“You really think they’re not? Well, I devoutly hope they’re not; but I believe I’ll ask her.”

“I think I’d ask her,” said Morris, significantly.

And Captain Frank Pollock walked up-town with a look of determination on his face.

CHAPTER XXXVI
WHEN DREAMS COME TRUE

“I think I have begun to live,” said Zelda the next afternoon.

She sat in the parlor at home, talking to her Uncle Rodney.

Her father was out walking about the neighborhood. He had not been down-town since the crisis in his affairs, which had left him much broken. He had been disposed to accept his brother-in-law’s kind offices warily at first, but Zelda had reassured him as to her uncle’s friendly intentions, and it was a relief to him to be able to shift the responsibility of adjusting his affairs to other shoulders.
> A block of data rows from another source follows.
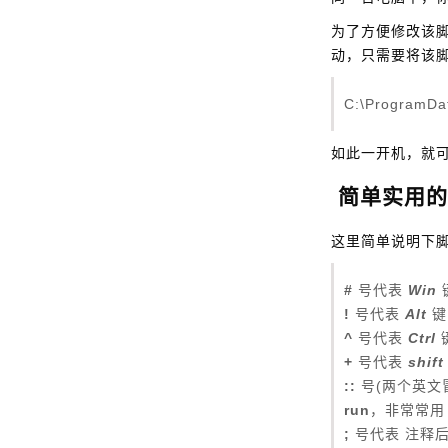
为了方便修改该
动，只需要将该脚
C:\ProgramDat
如此一开机，就
简单实用的
这里简单说明下
#
号代表
Win
!
号代表
Alt
键
^
号代表
Ctrl
+
号代表
shift
::
号(两个英文
run
，非常常用 
;
号代表 注释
To all intents and purposes nothing had changed, and beyond the short-lived gossip of business men who knew him personally, Ezra Dameron’s losses passed unnoticed. Olive, who was Zelda’s closest friend, never knew just what had happened. Zelda merely told her cousin that her father had gone through some business trouble, but that it had all been straightened out again. Mrs. Forrest knew even less than this; there was, Rodney Merriam said, no manner of use in discussing the loss of Zelda’s fortune with his sister, and talking about family matters was a bore anyhow. Rodney was surprised at his own amiable acceptance of the situation; but it had resulted in linking him closer to Zelda’s life; she was dependent on him now as she might never have been otherwise; and as for Ezra Dameron, he was a pitiful object, whose punishment was doubtless adequate. It was possible for Rodney Merriam to sit in the parlor of the old house in which he had been born, and talk to Zelda with an ease and pleasure that he had not known since she came home and went to her father instead of going to live with her aunt or with himself, which would have been the sensible thing for her to do.

“I think I have begun to live,” repeated Zelda.

“I hope you are happy, Zee. To be happy’s the main thing. There is nothing else in the wide world that counts; and I say it, whose life has been a failure.”